Risky business: The military wants its trademarked symbols off this anti-Obama group's logo.

When you set up a Swift Boat-style front group to accuse President Obama of stealing credit for the military's valor, maybe it's not the best idea to steal the military's official logos in the process. "Special Operations for America," a new super-PAC* endorsing Mitt Romney for president and ridiculing Obama over the Osama bin Laden raid, appears to have done precisely that. By using part or all of the insignia of the Marines, Air Force, Navy, Army, and the US Special Operations Command on its website, Facebook, and Twitter pages, the super-PAC has run afoul of military regulations, according to representatives of the US Marine Corps and Air Force who spoke to Mother Jones.
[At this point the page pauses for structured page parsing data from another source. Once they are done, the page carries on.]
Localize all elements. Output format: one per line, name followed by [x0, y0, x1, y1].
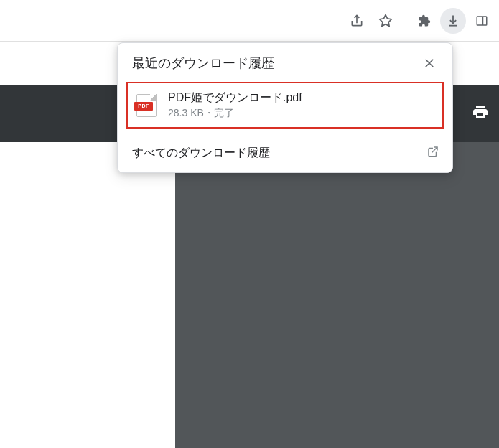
download-icon — [446, 14, 460, 28]
popup-title: 最近のダウンロード履歴 — [132, 55, 274, 72]
svg-marker-0 — [380, 14, 392, 26]
pdf-file-icon: PDF — [136, 94, 157, 117]
print-button[interactable] — [469, 99, 492, 128]
download-meta: 28.3 KB・完了 — [168, 107, 302, 120]
extensions-button[interactable] — [411, 8, 437, 34]
browser-toolbar — [0, 0, 499, 42]
share-button[interactable] — [344, 8, 370, 34]
download-text: PDF姫でダウンロード.pdf 28.3 KB・完了 — [168, 90, 302, 120]
print-icon — [472, 103, 489, 121]
puzzle-icon — [418, 14, 431, 27]
bookmark-button[interactable] — [373, 8, 398, 34]
side-panel-icon — [475, 14, 488, 27]
close-icon — [423, 57, 436, 70]
all-downloads-link[interactable]: すべてのダウンロード履歴 — [118, 136, 452, 172]
download-item[interactable]: PDF PDF姫でダウンロード.pdf 28.3 KB・完了 — [126, 82, 444, 129]
close-button[interactable] — [419, 53, 439, 73]
downloads-button[interactable] — [440, 8, 466, 34]
popup-header: 最近のダウンロード履歴 — [118, 43, 452, 80]
svg-rect-1 — [477, 17, 487, 25]
side-panel-button[interactable] — [469, 8, 495, 34]
open-external-icon — [426, 145, 439, 161]
all-downloads-label: すべてのダウンロード履歴 — [132, 146, 270, 161]
star-icon — [378, 14, 393, 28]
pdf-viewer-content — [175, 142, 499, 448]
download-filename: PDF姫でダウンロード.pdf — [168, 90, 302, 106]
share-icon — [350, 14, 364, 28]
downloads-popup: 最近のダウンロード履歴 PDF PDF姫でダウンロード.pdf 28.3 KB・… — [117, 42, 453, 173]
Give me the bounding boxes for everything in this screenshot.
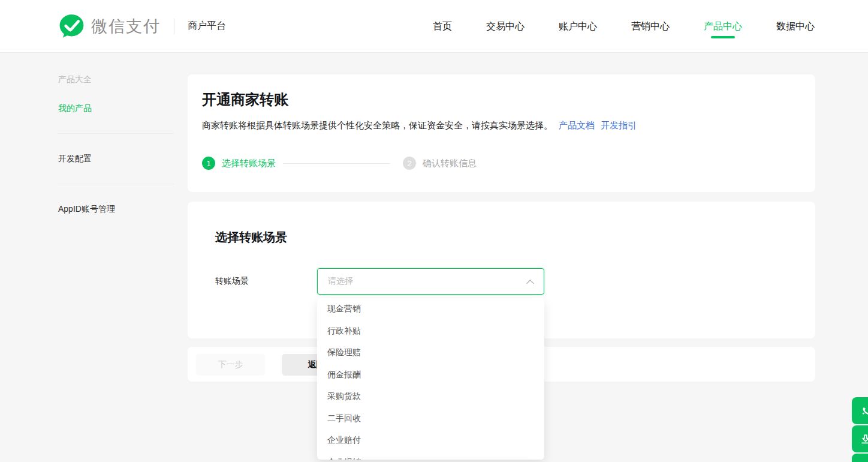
main-nav: 首页 交易中心 账户中心 营销中心 产品中心 数据中心 [433, 0, 815, 53]
dropdown-option-insurance-claim[interactable]: 保险理赔 [317, 342, 544, 364]
service-icon[interactable] [852, 397, 868, 424]
dropdown-option-admin-subsidy[interactable]: 行政补贴 [317, 320, 544, 343]
nav-item-marketing[interactable]: 营销中心 [631, 0, 670, 53]
intro-description-text: 商家转账将根据具体转账场景提供个性化安全策略，保证资金安全，请按真实场景选择。 [202, 120, 553, 130]
scenario-select-placeholder: 请选择 [328, 276, 353, 287]
sidebar: 产品大全 我的产品 开发配置 AppID账号管理 [58, 53, 174, 215]
sidebar-item-my-products[interactable]: 我的产品 [58, 102, 174, 114]
step-connector-line [283, 163, 390, 164]
step-indicator: 1 选择转账场景 2 确认转账信息 [202, 157, 801, 170]
step-1-number: 1 [202, 157, 215, 170]
dropdown-option-enterprise-compensation[interactable]: 企业赔付 [317, 430, 544, 452]
scenario-form-row: 转账场景 请选择 [215, 268, 815, 295]
page-content: 产品大全 我的产品 开发配置 AppID账号管理 开通商家转账 商家转账将根据具… [0, 53, 868, 462]
product-doc-link[interactable]: 产品文档 [559, 120, 595, 130]
nav-item-products[interactable]: 产品中心 [704, 0, 742, 53]
step-2: 2 确认转账信息 [403, 157, 477, 170]
step-2-number: 2 [403, 157, 416, 170]
dropdown-option-commission[interactable]: 佣金报酬 [317, 364, 544, 386]
sidebar-divider [58, 184, 174, 184]
dev-guide-link[interactable]: 开发指引 [601, 120, 637, 130]
download-icon[interactable] [852, 425, 868, 452]
page-title: 开通商家转账 [202, 90, 801, 109]
sidebar-item-dev-config[interactable]: 开发配置 [58, 152, 174, 164]
next-step-button[interactable]: 下一步 [196, 354, 265, 376]
wechat-pay-logo-icon [58, 13, 85, 40]
header-divider [174, 19, 174, 34]
nav-item-data[interactable]: 数据中心 [776, 0, 815, 53]
floating-toolbar [852, 397, 868, 462]
step-2-label: 确认转账信息 [423, 158, 477, 169]
scenario-field-label: 转账场景 [215, 276, 317, 287]
feedback-icon[interactable] [852, 454, 868, 462]
section-heading: 选择转账场景 [215, 230, 815, 244]
sidebar-item-appid-management[interactable]: AppID账号管理 [58, 203, 174, 215]
step-1-label: 选择转账场景 [222, 158, 276, 169]
dropdown-option-secondhand-recycle[interactable]: 二手回收 [317, 408, 544, 430]
nav-item-account[interactable]: 账户中心 [559, 0, 597, 53]
dropdown-option-enterprise-reimbursement[interactable]: 企业报销 [317, 452, 544, 460]
wechat-pay-logo: 微信支付 [58, 13, 161, 40]
dropdown-option-procurement[interactable]: 采购货款 [317, 386, 544, 408]
chevron-up-icon [526, 280, 534, 287]
scenario-dropdown-panel: 现金营销 行政补贴 保险理赔 佣金报酬 采购货款 二手回收 企业赔付 企业报销 [317, 298, 544, 460]
sidebar-divider [58, 133, 174, 134]
intro-card: 开通商家转账 商家转账将根据具体转账场景提供个性化安全策略，保证资金安全，请按真… [188, 74, 815, 192]
nav-item-home[interactable]: 首页 [433, 0, 452, 53]
portal-label: 商户平台 [188, 20, 226, 32]
scenario-select[interactable]: 请选择 [317, 268, 544, 295]
intro-description: 商家转账将根据具体转账场景提供个性化安全策略，保证资金安全，请按真实场景选择。产… [202, 119, 801, 131]
sidebar-item-product-catalog[interactable]: 产品大全 [58, 73, 174, 85]
logo-text: 微信支付 [91, 16, 161, 37]
dropdown-option-cash-marketing[interactable]: 现金营销 [317, 298, 544, 320]
nav-item-transactions[interactable]: 交易中心 [486, 0, 525, 53]
step-1: 1 选择转账场景 [202, 157, 276, 170]
top-header: 微信支付 商户平台 首页 交易中心 账户中心 营销中心 产品中心 数据中心 [0, 0, 868, 53]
According to the Department of Defense, each service branch's symbols are trademarked, and their commercial and political use is tracked closely by military officials to prevent any appearance of the military's endorsing a partisan or for-profit cause. The officials said they will be contacting the group and asking them to stop using the insignia or face potential legal action.SOFA's logo using official US military insignia. Screenshot: soforamerica.org/SOFA's logo using official US military insignia. Screenshot: soforamerica.org/

"They don't have permission to use the Marine Corps eagle, globe, and anchor in promotion of their service," said Jessica O'Haver, director of the Marine Corps' trademark licensing program, after inspecting the super-PAC's website and checking her database. "We can't appear to endorse them…We don't currently license nonprofits and charities, especially if they're promoting a political cause." O'Haver added that since the super-PAC's website includes marks from the other services, she'll be contacting the DOD's Trademark Office so that it can notify the PAC about its unauthorized use of the material.

"We'll be doing the same thing," Staff Sgt. Jarrod Chavana, a representative of the Air Force's Trademark and Licensing Program, said regarding the group. "It's against military regulations for people to use [the Air Force logo] for political purposes."
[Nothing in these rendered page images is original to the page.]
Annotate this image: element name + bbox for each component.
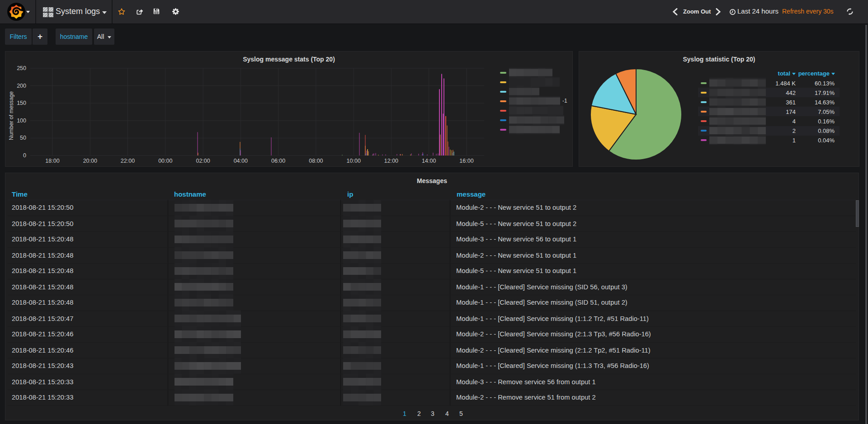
svg-text:06:00: 06:00 xyxy=(271,158,285,164)
svg-text:-1: -1 xyxy=(562,98,567,104)
svg-text:18:00: 18:00 xyxy=(45,158,59,164)
svg-text:12:00: 12:00 xyxy=(384,158,398,164)
svg-text:20:00: 20:00 xyxy=(83,158,97,164)
svg-text:0: 0 xyxy=(23,152,26,159)
svg-text:50: 50 xyxy=(20,135,26,141)
svg-text:08:00: 08:00 xyxy=(309,158,323,164)
svg-text:16:00: 16:00 xyxy=(459,158,473,164)
svg-text:02:00: 02:00 xyxy=(196,158,210,164)
svg-text:04:00: 04:00 xyxy=(234,158,248,164)
svg-text:100: 100 xyxy=(17,118,26,124)
svg-text:150: 150 xyxy=(17,100,26,106)
svg-text:10:00: 10:00 xyxy=(347,158,361,164)
svg-text:250: 250 xyxy=(17,65,26,71)
svg-text:200: 200 xyxy=(17,83,26,89)
svg-text:00:00: 00:00 xyxy=(158,158,172,164)
svg-text:22:00: 22:00 xyxy=(121,158,135,164)
svg-text:14:00: 14:00 xyxy=(422,158,436,164)
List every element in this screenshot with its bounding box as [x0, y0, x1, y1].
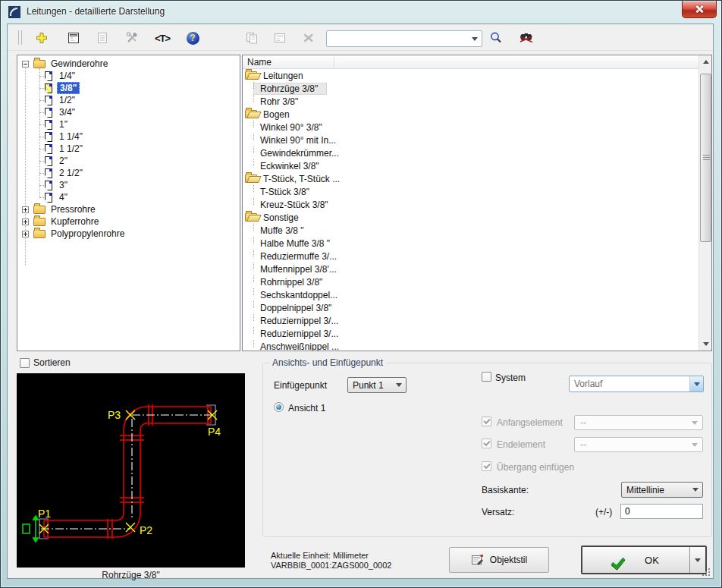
- scroll-up-button[interactable]: [699, 55, 712, 68]
- list-item-label: T-Stück 3/8": [253, 186, 312, 198]
- text-icon: <T>: [155, 33, 170, 44]
- list-item[interactable]: Reduziernippel 3/...: [243, 327, 698, 340]
- sort-option[interactable]: Sortieren: [20, 357, 71, 368]
- einfuegepunkt-select[interactable]: Punkt 1: [347, 377, 407, 393]
- tree-item-pressrohre[interactable]: Pressrohre: [17, 203, 240, 215]
- expand-icon[interactable]: [22, 219, 29, 225]
- tree-item[interactable]: 2": [17, 155, 240, 167]
- add-button[interactable]: [33, 29, 51, 47]
- pipe-outline: [44, 404, 211, 539]
- list-item[interactable]: Bogen: [243, 108, 698, 121]
- endelement-label: Endelement: [497, 439, 545, 450]
- list-item[interactable]: T-Stück 3/8": [243, 185, 698, 198]
- tools-button[interactable]: [123, 29, 141, 47]
- folder-icon: [33, 206, 46, 214]
- column-divider[interactable]: [334, 57, 334, 67]
- list-item[interactable]: Kreuz-Stück 3/8": [243, 198, 698, 211]
- titlebar[interactable]: Leitungen - detaillierte Darstellung: [1, 1, 721, 24]
- toolbar-gripper[interactable]: [18, 30, 22, 45]
- list-item[interactable]: Doppelnippel 3/8": [243, 301, 698, 314]
- search-input[interactable]: [327, 31, 468, 46]
- delete-button[interactable]: [300, 29, 318, 47]
- ansicht-radio[interactable]: [274, 402, 284, 412]
- list-item-label: Bogen: [261, 108, 292, 121]
- tree-item[interactable]: 2 1/2": [17, 167, 240, 179]
- tree-item[interactable]: 3": [17, 179, 240, 191]
- tree-item[interactable]: 4": [17, 191, 240, 203]
- search-button[interactable]: [487, 29, 505, 47]
- scrollbar-thumb[interactable]: [700, 74, 711, 242]
- tree-item[interactable]: 1/4": [17, 70, 240, 82]
- list-item[interactable]: Reduziernippel 3/...: [243, 314, 698, 327]
- system-checkbox[interactable]: [482, 372, 491, 382]
- close-button[interactable]: [682, 1, 717, 18]
- list-item[interactable]: Anschweißnippel ...: [243, 340, 698, 351]
- list-item-label: Winkel 90° mit In...: [253, 134, 338, 146]
- versatz-sign-label: (+/-): [595, 507, 612, 517]
- edit-dialog-button[interactable]: [64, 29, 83, 47]
- tools-icon: [126, 32, 138, 44]
- tree-item-label: Gewinderohre: [49, 58, 110, 69]
- preview-canvas[interactable]: P3 P4 P1 P2: [17, 373, 245, 568]
- tree-item[interactable]: 1": [17, 118, 240, 130]
- list-item[interactable]: Rohrnippel 3/8": [243, 275, 698, 288]
- tree-item-gewinderohre[interactable]: Gewinderohre: [17, 58, 240, 70]
- list-item[interactable]: Gewindekrümmer...: [243, 146, 698, 159]
- list-item[interactable]: Leitungen: [243, 69, 698, 82]
- tree-item-selected[interactable]: 3/8": [17, 82, 240, 94]
- help-button[interactable]: ?: [184, 29, 202, 47]
- system-select[interactable]: Vorlauf: [569, 376, 704, 392]
- list-item-label: Halbe Muffe 3/8 ": [253, 237, 332, 250]
- tree-item-label: 1/2": [57, 95, 77, 105]
- tree-item-label: 1/4": [57, 71, 77, 81]
- list-item[interactable]: Sechskantdoppel...: [243, 288, 698, 301]
- list-item-label: Reduziernippel 3/...: [253, 315, 341, 327]
- einfuegepunkt-label: Einfügepunkt: [274, 380, 327, 391]
- list-item[interactable]: Eckwinkel 3/8": [243, 159, 698, 172]
- list-item[interactable]: Winkel 90° mit In...: [243, 134, 698, 146]
- list-column-header[interactable]: Name: [243, 55, 698, 69]
- tree-item-label: 1 1/2": [57, 143, 85, 154]
- tree-item-kupferrohre[interactable]: Kupferrohre: [17, 215, 240, 228]
- scroll-down-button[interactable]: [699, 338, 712, 351]
- basiskante-select[interactable]: Mittellinie: [621, 482, 703, 498]
- ok-button[interactable]: OK: [582, 547, 689, 573]
- objektstil-button[interactable]: Objektstil: [449, 547, 549, 573]
- tree-item-polypropylenrohre[interactable]: Polypropylenrohre: [17, 228, 240, 240]
- list-item[interactable]: Muffennippel 3/8'...: [243, 263, 698, 275]
- text-button[interactable]: <T>: [152, 29, 173, 47]
- copy-button[interactable]: [243, 29, 261, 47]
- chevron-down-icon: [472, 37, 478, 41]
- tree-item[interactable]: 1 1/2": [17, 143, 240, 155]
- expand-icon[interactable]: [22, 231, 29, 237]
- sort-checkbox[interactable]: [20, 358, 30, 368]
- properties-button[interactable]: [271, 29, 289, 47]
- help-icon: ?: [187, 32, 199, 45]
- list-item[interactable]: T-Stück, T-Stück ...: [243, 172, 698, 185]
- endelement-checkbox: [482, 439, 491, 448]
- list-scrollbar[interactable]: [698, 55, 711, 351]
- collapse-icon[interactable]: [22, 61, 29, 68]
- list-item[interactable]: Muffe 3/8 ": [243, 224, 698, 237]
- resize-grip[interactable]: [701, 567, 711, 577]
- centerline: [41, 415, 215, 529]
- pipe-symbol-icon: [45, 108, 52, 118]
- current-unit-label: Aktuelle Einheit: Millimeter: [271, 551, 391, 561]
- expand-icon[interactable]: [22, 206, 29, 213]
- list-item-label: Muffennippel 3/8'...: [253, 263, 339, 275]
- list-view-button[interactable]: [93, 29, 111, 47]
- list-item[interactable]: Sonstige: [243, 211, 698, 224]
- list-item[interactable]: Winkel 90° 3/8": [243, 121, 698, 134]
- find-replace-button[interactable]: [517, 29, 535, 47]
- pipe-symbol-icon: [45, 83, 52, 93]
- tree-item[interactable]: 1 1/4": [17, 130, 240, 143]
- versatz-input[interactable]: [620, 504, 703, 519]
- tree-item-label: 3": [57, 180, 70, 190]
- tree-item[interactable]: 3/4": [17, 106, 240, 118]
- list-item[interactable]: Rohr 3/8": [243, 95, 698, 108]
- search-dropdown-arrow[interactable]: [468, 31, 482, 46]
- list-item[interactable]: Reduziermuffe 3/...: [243, 250, 698, 263]
- list-item-selected[interactable]: Rohrzüge 3/8": [243, 82, 698, 95]
- tree-item[interactable]: 1/2": [17, 94, 240, 106]
- list-item[interactable]: Halbe Muffe 3/8 ": [243, 237, 698, 250]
Officially launched this week, the anti-Obama super-PAC is led by Ryan Zinke, a retired Navy SEAL and conservative state senator from Montana. "It is time to take back America," the group's site exhorts would-be donors. "Your support of Special Operations for America ("SOFA") is vital to the success of our mission: Advocating for the election of Mitt Romney and like-minded candidates…who believe in permanent and enduring American Exceptionalism."

Part of that mission is firing away at President Obama for allegedly spiking the bin Laden football. "Navy SEAL's, Special Operations Personnel and Veteran's across America have been outraged since Barack Obama conveniently took credit for killing Osama Bin Laden for political gain," writes Zinke. The headline on the press release announcing the group on Wednesday trumpeted Zinke as "Former Commander at SEAL TEAM SIX." That seems a bit misleading: The unit, now known as DEVGRU, hasn't officially been called SEAL Team Six since 1987, and Zinke once led subordinate units, not the entire SEAL Team.
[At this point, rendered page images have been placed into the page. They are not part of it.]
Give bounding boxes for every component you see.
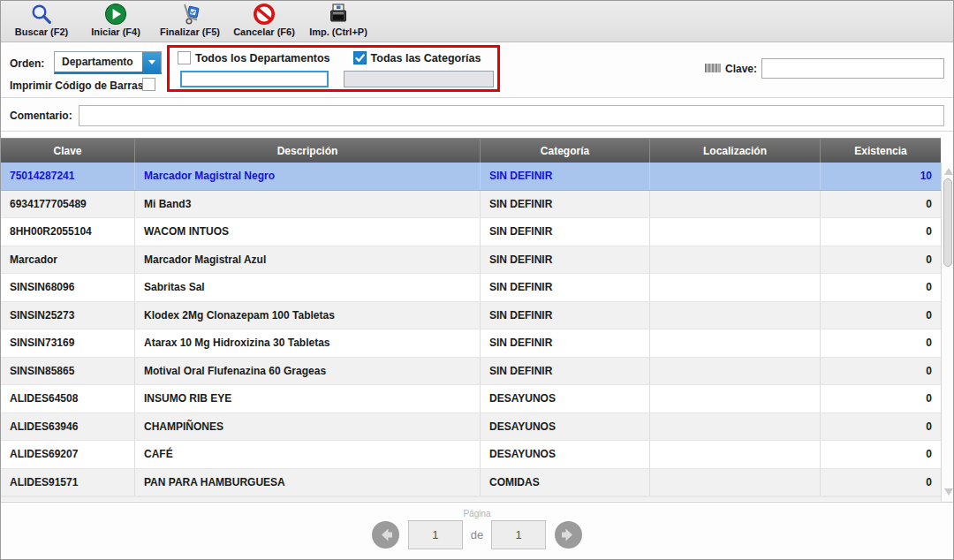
table-row[interactable]: 6934177705489Mi Band3SIN DEFINIR0 xyxy=(1,191,941,219)
cell-clave: SINSIN25273 xyxy=(1,302,135,329)
todos-departamentos-checkbox[interactable] xyxy=(178,51,191,64)
cell-clave: SINSIN73169 xyxy=(1,329,135,357)
cancelar-button[interactable]: Cancelar (F6) xyxy=(227,1,301,42)
column-header-descripcion[interactable]: Descripción xyxy=(135,139,481,163)
cell-existencia: 10 xyxy=(821,163,941,190)
de-label: de xyxy=(471,528,483,541)
iniciar-button[interactable]: Iniciar (F4) xyxy=(79,1,153,42)
finalizar-button[interactable]: Finalizar (F5) xyxy=(153,1,227,42)
cell-localizacion xyxy=(650,246,821,274)
cell-existencia: 0 xyxy=(821,413,941,441)
cell-localizacion xyxy=(650,441,821,468)
cell-existencia: 0 xyxy=(821,274,941,301)
pagina-label: Página xyxy=(1,509,953,518)
current-page-input[interactable] xyxy=(408,520,463,549)
cell-descripcion: Klodex 2Mg Clonazepam 100 Tabletas xyxy=(135,302,481,329)
table-row[interactable]: SINSIN25273Klodex 2Mg Clonazepam 100 Tab… xyxy=(1,302,941,330)
cell-descripcion: CAFÉ xyxy=(135,441,481,468)
scroll-down-icon[interactable] xyxy=(944,488,953,496)
orden-dropdown-value: Departamento xyxy=(55,56,142,68)
orden-dropdown[interactable]: Departamento xyxy=(54,51,162,74)
scrollbar-thumb[interactable] xyxy=(943,178,952,267)
pagination-footer: Página de xyxy=(1,502,953,560)
orden-label: Orden: xyxy=(10,57,44,70)
table-body: 75014287241Marcador Magistral NegroSIN D… xyxy=(1,163,954,496)
todas-categorias-checkbox[interactable] xyxy=(353,51,367,64)
table-row[interactable]: SINSIN73169Atarax 10 Mg Hidroxizina 30 T… xyxy=(1,329,941,358)
cell-categoria: SIN DEFINIR xyxy=(481,274,650,301)
table-row[interactable]: 8HH00R2055104WACOM INTUOSSIN DEFINIR0 xyxy=(1,218,941,246)
table-row[interactable]: ALIDES63946CHAMPIÑONESDESAYUNOS0 xyxy=(1,413,941,442)
previous-page-button[interactable] xyxy=(371,520,400,549)
imprimir-button[interactable]: Imp. (Ctrl+P) xyxy=(301,1,375,42)
clave-group: Clave: xyxy=(705,58,944,79)
cell-clave: 6934177705489 xyxy=(1,191,135,218)
column-header-existencia[interactable]: Existencia xyxy=(821,139,941,163)
cell-localizacion xyxy=(650,413,821,441)
cell-clave: 75014287241 xyxy=(1,163,135,190)
cell-categoria: COMIDAS xyxy=(481,469,650,496)
cell-localizacion xyxy=(650,218,821,246)
cell-localizacion xyxy=(650,163,821,190)
column-header-localizacion[interactable]: Localización xyxy=(650,139,821,163)
departamento-input[interactable] xyxy=(180,71,329,87)
cell-descripcion: CHAMPIÑONES xyxy=(135,413,481,441)
cell-categoria: SIN DEFINIR xyxy=(481,163,650,190)
cell-clave: ALIDES69207 xyxy=(1,441,135,468)
comentario-input[interactable] xyxy=(79,105,944,126)
cell-existencia: 0 xyxy=(821,246,941,274)
imprimir-codigo-checkbox[interactable] xyxy=(142,78,155,91)
table-row[interactable]: ALIDES91571PAN PARA HAMBURGUESACOMIDAS0 xyxy=(1,469,941,497)
clave-input[interactable] xyxy=(761,58,944,79)
table-header: Clave Descripción Categoría Localización… xyxy=(1,138,941,163)
table-row[interactable]: ALIDES64508INSUMO RIB EYEDESAYUNOS0 xyxy=(1,385,941,413)
filter-panel: Orden: Departamento Imprimir Código de B… xyxy=(1,43,953,98)
cell-categoria: SIN DEFINIR xyxy=(481,329,650,357)
finalizar-label: Finalizar (F5) xyxy=(160,26,220,37)
app-window: Buscar (F2) Iniciar (F4) Finalizar (F5) … xyxy=(0,0,954,560)
products-table: Clave Descripción Categoría Localización… xyxy=(1,138,954,502)
vertical-scrollbar[interactable] xyxy=(941,163,954,501)
column-header-categoria[interactable]: Categoría xyxy=(481,139,650,163)
table-row-partial xyxy=(1,496,941,501)
table-row[interactable]: SINSIN68096Sabritas SalSIN DEFINIR0 xyxy=(1,274,941,302)
table-row[interactable]: SINSIN85865Motival Oral Flufenazina 60 G… xyxy=(1,358,941,386)
orden-dropdown-button[interactable] xyxy=(142,52,161,72)
imprimir-label: Imp. (Ctrl+P) xyxy=(309,26,367,37)
cell-clave: 8HH00R2055104 xyxy=(1,218,135,246)
clave-label: Clave: xyxy=(725,63,757,75)
table-row[interactable]: MarcadorMarcador Magistral AzulSIN DEFIN… xyxy=(1,246,941,275)
cell-clave: ALIDES64508 xyxy=(1,385,135,412)
cell-descripcion: Mi Band3 xyxy=(135,191,481,218)
barcode-icon xyxy=(705,61,721,77)
buscar-label: Buscar (F2) xyxy=(15,26,69,37)
cell-categoria: SIN DEFINIR xyxy=(481,246,650,274)
cell-existencia: 0 xyxy=(821,302,941,329)
table-row[interactable]: 75014287241Marcador Magistral NegroSIN D… xyxy=(1,163,941,191)
cell-localizacion xyxy=(650,385,821,412)
cell-localizacion xyxy=(650,469,821,496)
cell-categoria: DESAYUNOS xyxy=(481,413,650,441)
chevron-down-icon xyxy=(148,60,155,64)
scroll-up-icon[interactable] xyxy=(944,168,953,175)
cell-descripcion: Sabritas Sal xyxy=(135,274,481,301)
search-icon xyxy=(30,3,53,26)
cell-descripcion: Marcador Magistral Azul xyxy=(135,246,481,274)
cell-clave: Marcador xyxy=(1,246,135,274)
column-header-clave[interactable]: Clave xyxy=(1,139,135,163)
cell-descripcion: WACOM INTUOS xyxy=(135,218,481,246)
cell-localizacion xyxy=(650,274,821,301)
cell-localizacion xyxy=(650,329,821,357)
next-page-button[interactable] xyxy=(554,520,583,549)
categoria-input[interactable] xyxy=(344,71,494,87)
cell-existencia: 0 xyxy=(821,469,941,496)
todos-departamentos-group: Todos los Departamentos xyxy=(178,51,330,64)
cell-clave: SINSIN85865 xyxy=(1,358,135,385)
cancel-icon xyxy=(253,3,276,26)
imprimir-codigo-label: Imprimir Código de Barras xyxy=(10,79,143,92)
table-row[interactable]: ALIDES69207CAFÉDESAYUNOS0 xyxy=(1,441,941,469)
total-pages-input[interactable] xyxy=(491,520,546,549)
checkbox-row: Todos los Departamentos Todas las Catego… xyxy=(178,51,497,64)
cell-descripcion: PAN PARA HAMBURGUESA xyxy=(135,469,481,496)
buscar-button[interactable]: Buscar (F2) xyxy=(4,1,79,42)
The group's tactics are nothing new: They've partnered with the soft-money group Veterans for a Strong America and its leader, South Dakota political operative Joel Arends, who deployed a web ad back in May that blasted Obama for taking "so much credit for killing Bin Laden." But "Special Operations for America" has now gone a step farther by wrapping itself in the US military's official symbols.

Mother Jones emailed SOFA for comment, but the group didn't respond by publication time. What will happen once they are notified that they can't use the military logos? Such organizations tend to respond in one of two ways, according to O'Haver. Most take the trademarked material down and offer apologies. "Sometimes, though, we get a cheeky letter back," she says. "I forward them to our legal department."

Correction: The story originally identified the group as a PAC rather than a super-PAC.